* Work item
An exact copy of the entries is needed, with every picture left out.
** Opening Data records block **
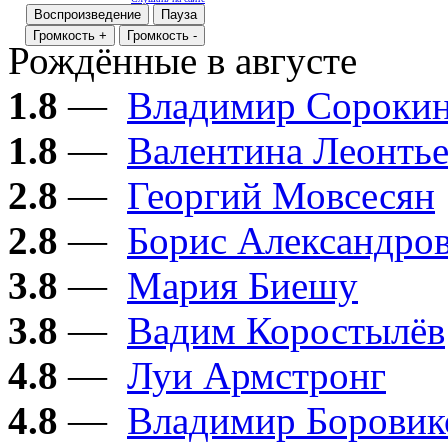
Воспроизведение
Пауза
Громкость +
Громкость -
Рождённые в августе
1.8
—
Владимир Сороки
1.8
—
Валентина Леонтье
2.8
—
Георгий Мовсесян
2.8
—
Борис Александро
3.8
—
Мария Биешу
3.8
—
Вадим Коростылёв
4.8
—
Луи Армстронг
4.8
—
Владимир Боровик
** Closing Data records block **
* Exercise response
Воспроизведение
Пауза
Громкость +
Громкость -
Рождённые в августе
1.8
—
Владимир Сороки
1.8
—
Валентина Леонтье
2.8
—
Георгий Мовсесян
2.8
—
Борис Александро
3.8
—
Мария Биешу
3.8
—
Вадим Коростылёв
4.8
—
Луи Армстронг
4.8
—
Владимир Боровик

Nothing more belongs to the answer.